EXERCISE INPUTS:
------------------------------------------------------------------------
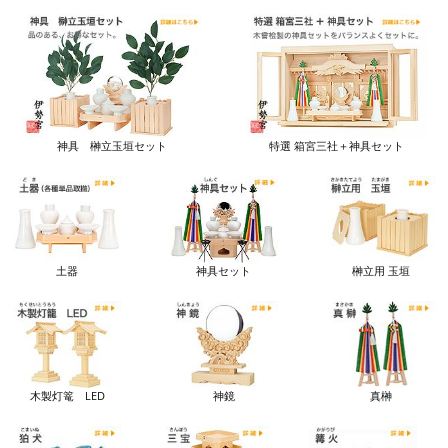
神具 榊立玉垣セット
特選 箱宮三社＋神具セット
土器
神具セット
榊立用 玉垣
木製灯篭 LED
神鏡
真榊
------------------------------------------------------------------------
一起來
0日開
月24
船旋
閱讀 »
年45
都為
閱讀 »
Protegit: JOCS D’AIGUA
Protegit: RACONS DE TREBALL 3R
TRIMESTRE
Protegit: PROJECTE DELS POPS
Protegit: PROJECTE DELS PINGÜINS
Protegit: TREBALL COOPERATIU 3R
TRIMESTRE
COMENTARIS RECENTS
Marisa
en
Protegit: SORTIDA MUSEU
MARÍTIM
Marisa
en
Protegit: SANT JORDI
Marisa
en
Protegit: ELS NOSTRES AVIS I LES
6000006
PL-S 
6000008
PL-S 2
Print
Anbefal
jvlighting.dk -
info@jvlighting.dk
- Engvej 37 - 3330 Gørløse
------------------------------------------------------------------------
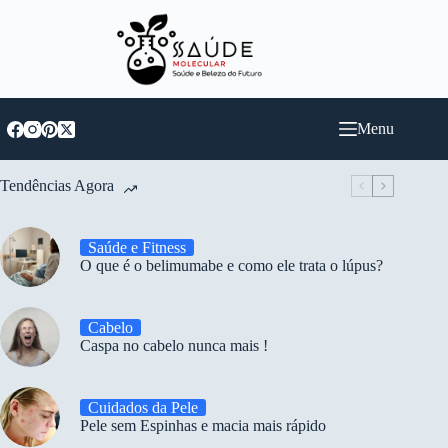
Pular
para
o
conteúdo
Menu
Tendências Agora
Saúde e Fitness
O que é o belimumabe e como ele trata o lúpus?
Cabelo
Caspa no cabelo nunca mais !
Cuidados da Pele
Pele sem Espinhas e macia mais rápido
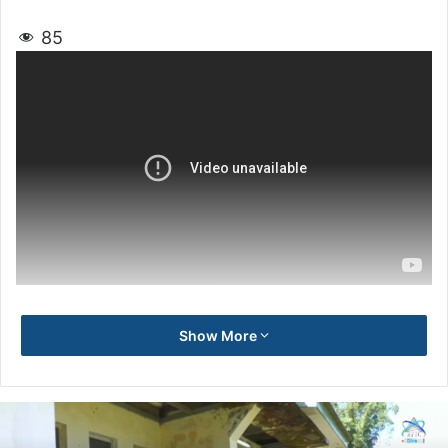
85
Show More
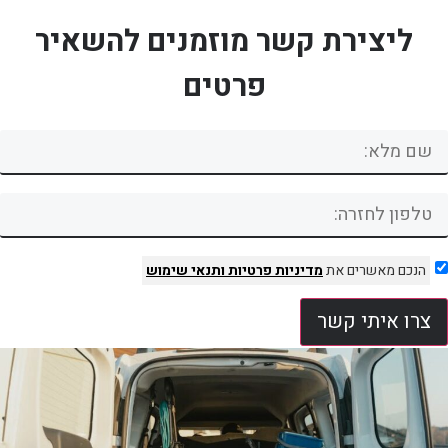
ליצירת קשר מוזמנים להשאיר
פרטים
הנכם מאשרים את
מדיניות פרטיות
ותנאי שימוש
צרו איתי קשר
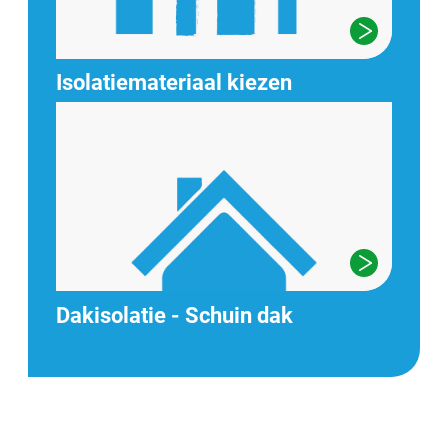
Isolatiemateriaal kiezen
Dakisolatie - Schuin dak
------------------------------------------------------------------------
EXERCISE PROMPT:
Retype the portion of the data above that starts on the line with "Protegit: PROJECTE DELS PINGÜINS" and finishes on the line with "- Engvej 37 - 3330 Gørløse", including both of those lines.

WORKED SOLUTION:
Protegit: PROJECTE DELS PINGÜINS
Protegit: TREBALL COOPERATIU 3R
TRIMESTRE
COMENTARIS RECENTS
Marisa
en
Protegit: SORTIDA MUSEU
MARÍTIM
Marisa
en
Protegit: SANT JORDI
Marisa
en
Protegit: ELS NOSTRES AVIS I LES
6000006
PL-S 
6000008
PL-S 2
Print
Anbefal
jvlighting.dk -
info@jvlighting.dk
- Engvej 37 - 3330 Gørløse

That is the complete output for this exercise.